Anaheim peppers are a mild variety of chile pepper used in Mexican and Southwestern cooking.
Canned green chiles, mainstays of American-Mexican cuisine, are made from Anaheim peppers. Indeed, Anaheims are named after the city in Southern California where they were first grown commercially by a businessman named Emilio Ortega, who founded the company that still sells canned green chiles under his name.
Anaheim peppers actually originated in New Mexico, where a slightly hotter version is cultivated to this day — though they go by the name of "New Mexico chiles," or sometimes "Hatch chiles," Hatch being the name of a town in New Mexico known for its chile crop. They say history is written by the winners, though, so we have the Anaheim pepper.

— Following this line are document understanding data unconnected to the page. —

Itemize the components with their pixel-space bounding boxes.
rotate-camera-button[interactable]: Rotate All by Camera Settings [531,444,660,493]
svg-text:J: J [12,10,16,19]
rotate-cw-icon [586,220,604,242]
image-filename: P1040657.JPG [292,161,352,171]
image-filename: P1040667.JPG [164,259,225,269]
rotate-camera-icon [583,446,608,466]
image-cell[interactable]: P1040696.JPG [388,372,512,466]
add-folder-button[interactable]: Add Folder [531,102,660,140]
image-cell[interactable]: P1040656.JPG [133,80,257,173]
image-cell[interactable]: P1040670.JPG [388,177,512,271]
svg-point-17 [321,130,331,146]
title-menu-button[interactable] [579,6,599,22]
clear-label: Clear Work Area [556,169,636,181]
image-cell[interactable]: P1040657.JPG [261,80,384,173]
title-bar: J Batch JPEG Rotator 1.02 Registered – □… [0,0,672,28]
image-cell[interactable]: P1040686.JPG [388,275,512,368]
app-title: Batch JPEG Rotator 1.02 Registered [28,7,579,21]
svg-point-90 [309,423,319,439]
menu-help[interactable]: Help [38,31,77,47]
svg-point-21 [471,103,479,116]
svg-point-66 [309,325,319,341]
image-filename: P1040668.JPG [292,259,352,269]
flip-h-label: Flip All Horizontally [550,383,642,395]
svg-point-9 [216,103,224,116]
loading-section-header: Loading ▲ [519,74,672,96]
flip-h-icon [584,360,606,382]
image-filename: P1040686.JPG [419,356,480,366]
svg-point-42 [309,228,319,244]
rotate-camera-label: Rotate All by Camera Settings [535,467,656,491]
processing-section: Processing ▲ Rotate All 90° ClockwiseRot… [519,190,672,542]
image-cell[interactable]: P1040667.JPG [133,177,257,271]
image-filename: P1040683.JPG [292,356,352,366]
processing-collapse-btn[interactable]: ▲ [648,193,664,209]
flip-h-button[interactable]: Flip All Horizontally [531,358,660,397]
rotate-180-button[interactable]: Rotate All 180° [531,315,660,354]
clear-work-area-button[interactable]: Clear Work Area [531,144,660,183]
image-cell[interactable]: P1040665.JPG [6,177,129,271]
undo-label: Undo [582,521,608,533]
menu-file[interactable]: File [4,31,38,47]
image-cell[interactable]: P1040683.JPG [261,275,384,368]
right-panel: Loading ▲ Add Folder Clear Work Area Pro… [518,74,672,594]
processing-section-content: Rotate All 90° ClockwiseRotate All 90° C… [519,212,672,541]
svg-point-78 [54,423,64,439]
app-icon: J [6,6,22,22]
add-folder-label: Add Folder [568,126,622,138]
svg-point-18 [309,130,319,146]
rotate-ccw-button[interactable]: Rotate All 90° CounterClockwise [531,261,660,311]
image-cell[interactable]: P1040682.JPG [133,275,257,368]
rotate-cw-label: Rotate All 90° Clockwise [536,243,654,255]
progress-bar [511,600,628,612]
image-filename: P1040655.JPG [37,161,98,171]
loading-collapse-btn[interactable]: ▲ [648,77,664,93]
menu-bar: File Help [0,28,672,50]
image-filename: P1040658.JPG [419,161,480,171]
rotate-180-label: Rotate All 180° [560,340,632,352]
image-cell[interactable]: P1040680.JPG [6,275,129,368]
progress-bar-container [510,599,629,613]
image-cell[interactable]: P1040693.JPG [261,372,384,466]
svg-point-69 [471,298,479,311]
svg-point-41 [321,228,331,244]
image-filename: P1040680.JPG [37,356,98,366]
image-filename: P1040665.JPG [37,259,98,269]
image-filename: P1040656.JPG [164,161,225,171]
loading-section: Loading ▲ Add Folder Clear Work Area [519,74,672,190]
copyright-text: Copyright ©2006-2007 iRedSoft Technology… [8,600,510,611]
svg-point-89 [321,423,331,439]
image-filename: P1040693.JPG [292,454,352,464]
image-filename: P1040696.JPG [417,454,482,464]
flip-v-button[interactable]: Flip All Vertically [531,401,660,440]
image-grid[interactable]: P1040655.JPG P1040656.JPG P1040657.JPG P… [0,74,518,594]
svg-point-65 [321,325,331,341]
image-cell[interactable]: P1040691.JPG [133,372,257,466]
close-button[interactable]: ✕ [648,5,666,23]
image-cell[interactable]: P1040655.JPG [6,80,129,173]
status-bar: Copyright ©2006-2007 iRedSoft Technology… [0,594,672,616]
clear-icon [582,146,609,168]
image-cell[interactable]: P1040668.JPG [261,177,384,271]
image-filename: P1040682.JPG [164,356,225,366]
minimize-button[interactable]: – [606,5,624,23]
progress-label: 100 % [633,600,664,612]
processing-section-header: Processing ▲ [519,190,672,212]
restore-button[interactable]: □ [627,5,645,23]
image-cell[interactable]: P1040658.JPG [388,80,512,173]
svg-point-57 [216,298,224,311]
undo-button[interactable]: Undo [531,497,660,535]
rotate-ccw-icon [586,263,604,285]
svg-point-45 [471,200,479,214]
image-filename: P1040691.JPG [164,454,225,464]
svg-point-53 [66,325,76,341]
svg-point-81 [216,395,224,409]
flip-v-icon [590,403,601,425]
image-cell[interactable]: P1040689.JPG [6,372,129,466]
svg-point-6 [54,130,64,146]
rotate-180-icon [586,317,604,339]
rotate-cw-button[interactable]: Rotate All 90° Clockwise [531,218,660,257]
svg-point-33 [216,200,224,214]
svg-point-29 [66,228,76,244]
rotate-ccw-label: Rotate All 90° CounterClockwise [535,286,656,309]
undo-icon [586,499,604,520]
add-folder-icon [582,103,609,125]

Speaking of history, you might think of Anaheim (if you think of it at all) as the home of Disneyland, maybe a couple of sports teams, not to mention its impressive convention center.

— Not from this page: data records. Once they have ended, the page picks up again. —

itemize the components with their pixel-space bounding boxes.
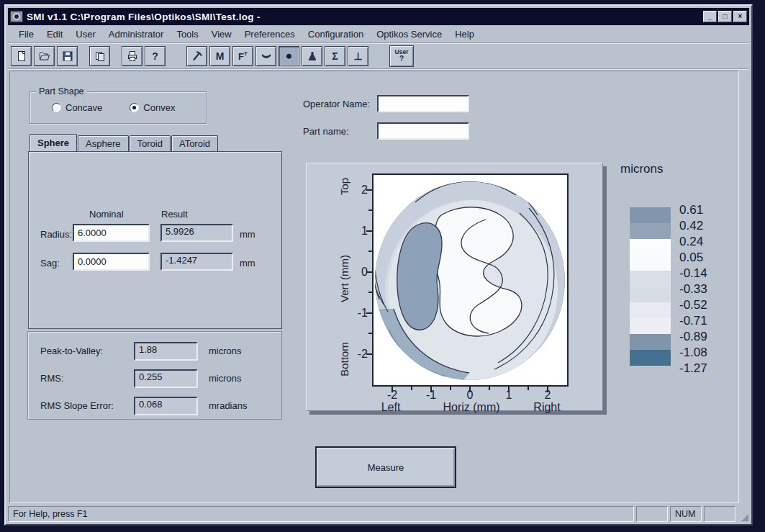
status-pane-empty-1 bbox=[636, 506, 668, 522]
stat-value-field: 0.255 bbox=[134, 369, 198, 388]
y-axis-top-label: Top bbox=[338, 178, 350, 195]
radio-label: Concave bbox=[65, 102, 102, 113]
menu-item[interactable]: Optikos Service bbox=[370, 27, 448, 42]
stat-label: RMS Slope Error: bbox=[40, 400, 114, 411]
stat-label: Peak-to-Valley: bbox=[40, 346, 103, 356]
shape-tabs: SphereAsphereToroidAToroid bbox=[30, 135, 219, 151]
perpendicular-icon: ⊥ bbox=[353, 51, 362, 61]
legend-value: -0.14 bbox=[679, 266, 707, 281]
measure-m-button[interactable]: M bbox=[209, 46, 230, 66]
alignment-tool-button[interactable] bbox=[186, 46, 207, 66]
nominal-column-header: Nominal bbox=[89, 209, 124, 220]
x-axis-right-label: Right bbox=[533, 401, 560, 414]
row-label: Radius: bbox=[40, 229, 72, 240]
legend-value-labels: 0.610.420.240.05-0.14-0.33-0.52-0.71-0.8… bbox=[679, 202, 707, 377]
menu-item[interactable]: Administrator bbox=[102, 27, 171, 42]
sphere-icon: ● bbox=[285, 50, 292, 62]
part-name-input[interactable] bbox=[377, 122, 469, 140]
status-bar: For Help, press F1 NUM bbox=[8, 505, 749, 522]
operator-name-input[interactable] bbox=[377, 95, 469, 112]
focus-test-button[interactable]: FT bbox=[232, 46, 253, 66]
menu-item[interactable]: Configuration bbox=[302, 27, 370, 42]
mirror-dish-button[interactable] bbox=[255, 46, 276, 66]
resize-grip[interactable] bbox=[738, 506, 749, 522]
stats-row: RMS: 0.255 microns bbox=[28, 369, 281, 388]
close-button[interactable]: × bbox=[733, 11, 747, 22]
window-title: SMI v1.1 C:\Program Files\Optikos\SMI\Te… bbox=[27, 12, 261, 22]
legend-color-block bbox=[630, 271, 671, 287]
legend-value: 0.42 bbox=[679, 218, 707, 234]
sigma-button[interactable]: Σ bbox=[325, 46, 345, 66]
pick-tool-icon bbox=[191, 50, 203, 62]
sphere-measure-button[interactable]: ● bbox=[279, 46, 299, 66]
about-help-button[interactable]: ? bbox=[145, 46, 166, 66]
nominal-input[interactable] bbox=[73, 224, 150, 242]
legend-value: -1.08 bbox=[679, 345, 707, 361]
user-help-button[interactable]: User ? bbox=[389, 45, 414, 67]
menu-item[interactable]: View bbox=[205, 27, 238, 42]
y-tick-marks bbox=[366, 173, 372, 387]
x-axis-left-label: Left bbox=[381, 401, 401, 414]
legend-color-bar bbox=[630, 207, 671, 366]
x-axis-word-labels: Left Horiz (mm) Right bbox=[372, 401, 569, 414]
y-axis-bottom-label: Bottom bbox=[338, 342, 350, 377]
save-button[interactable] bbox=[57, 46, 78, 66]
part-shape-label: Part Shape bbox=[36, 86, 87, 96]
stats-row: Peak-to-Valley: 1.88 microns bbox=[28, 342, 281, 361]
nominal-result-row: Radius: 5.9926 mm bbox=[29, 224, 281, 242]
new-file-button[interactable] bbox=[11, 46, 32, 66]
contour-plot-panel: Top Vert (mm) Bottom 210-1-2 bbox=[306, 163, 603, 411]
y-tick-labels: 210-1-2 bbox=[351, 173, 368, 387]
stat-value-field: 0.068 bbox=[134, 397, 198, 415]
printer-icon bbox=[127, 50, 138, 62]
legend-color-block bbox=[630, 334, 671, 350]
mirror-dish-icon bbox=[261, 50, 272, 62]
open-folder-icon bbox=[39, 50, 50, 62]
copy-icon bbox=[94, 50, 106, 62]
new-document-icon bbox=[16, 50, 27, 62]
maximize-button[interactable]: □ bbox=[718, 11, 732, 22]
menu-item[interactable]: Tools bbox=[170, 27, 204, 42]
shape-tab[interactable]: AToroid bbox=[171, 135, 218, 151]
menu-item[interactable]: File bbox=[12, 27, 40, 42]
nominal-input[interactable] bbox=[73, 253, 150, 271]
nominal-result-row: Sag: -1.4247 mm bbox=[29, 253, 281, 271]
flask-button[interactable] bbox=[302, 46, 322, 66]
stat-label: RMS: bbox=[40, 373, 64, 384]
perpendicular-button[interactable]: ⊥ bbox=[348, 46, 368, 66]
x-tick-label: 2 bbox=[545, 389, 551, 402]
part-shape-radio[interactable]: Convex bbox=[130, 102, 175, 113]
open-file-button[interactable] bbox=[34, 46, 55, 66]
legend-color-block bbox=[630, 223, 671, 239]
menu-item[interactable]: Edit bbox=[40, 27, 69, 42]
title-bar[interactable]: SMI v1.1 C:\Program Files\Optikos\SMI\Te… bbox=[8, 8, 749, 25]
app-window: SMI v1.1 C:\Program Files\Optikos\SMI\Te… bbox=[4, 4, 753, 526]
minimize-button[interactable]: _ bbox=[703, 11, 717, 22]
part-shape-radio[interactable]: Concave bbox=[52, 102, 102, 113]
legend-value: 0.61 bbox=[679, 202, 707, 218]
copy-button[interactable] bbox=[89, 46, 110, 66]
menu-item[interactable]: Preferences bbox=[238, 27, 302, 42]
legend-value: -0.33 bbox=[679, 281, 707, 297]
shape-tab[interactable]: Toroid bbox=[130, 135, 171, 151]
toolbar: ? M FT ● Σ ⊥ User ? bbox=[8, 43, 749, 69]
legend-color-block bbox=[630, 207, 671, 223]
contour-plot bbox=[372, 173, 569, 387]
print-button[interactable] bbox=[122, 46, 142, 66]
menu-item[interactable]: Help bbox=[448, 27, 481, 42]
shape-tab[interactable]: Sphere bbox=[30, 134, 77, 151]
measure-button[interactable]: Measure bbox=[315, 446, 456, 488]
x-tick-label: -2 bbox=[387, 389, 397, 402]
app-icon[interactable] bbox=[10, 11, 23, 22]
status-message: For Help, press F1 bbox=[8, 506, 634, 522]
operator-name-label: Operator Name: bbox=[303, 99, 370, 109]
menu-item[interactable]: User bbox=[69, 27, 101, 42]
legend-title: microns bbox=[620, 162, 664, 176]
menu-bar: FileEditUserAdministratorToolsViewPrefer… bbox=[8, 25, 749, 43]
legend-value: -0.71 bbox=[679, 313, 707, 329]
shape-tab[interactable]: Asphere bbox=[78, 135, 128, 151]
unit-label: mm bbox=[240, 229, 255, 240]
x-tick-label: -1 bbox=[426, 389, 436, 402]
legend-value: -0.52 bbox=[679, 297, 707, 313]
radio-icon bbox=[52, 103, 61, 112]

At one time, up until the 1950s, Anaheim was wall-to-wall orange groves. The sunny climate and warm temperatures that made Anaheim ideal for growing oranges also happened to be the ideal conditions for growing chile peppers. Oddly enough, the Ortega operation got its start in Ventura, CA, which is nowhere near Anaheim.
Peppers are a fruit, and like any fruit, they come in a wide array of varietals and hybrids. Even within the category known as Anaheim, varietals with names such as "Big Jim" and "No. 9" are typical.
Anaheims can be harvested while unripe (i.e. still green), which is how the bulk of them are used in the canning operation. After roasting, peeling, and seeding, the chiles are canned, and they are remarkably stable.
They can also be left to ripen on the plant until they turn red, in which case they're referred to as chile colorado (the word colorado means "red" in Spanish) or California red chiles. These can be dried and ground for use as a spice, or as a component of spice blends like chili powder.
Anaheim peppers register between 500 and 2,500 Scoville heat units on the Scoville Scale, which is certainly mild enough to eat raw. The variation in heat is mostly related to differences in soil and the amount of the sunshine the plants get. More sun equals a hotter chile.
Like Poblano peppers, which they resemble, Anaheim peppers are often used for making one of the most popular American-Mexican specialties, the classic chile Relleno, where the pepper is roasted, stuffed with cheese, then coated in egg and fried. This is mainly because they're big enough to stuff and because they have a roughly equivalent heat level. Anaheims are rather narrower than Poblanos, with a lighter green color and a fruitier flavor.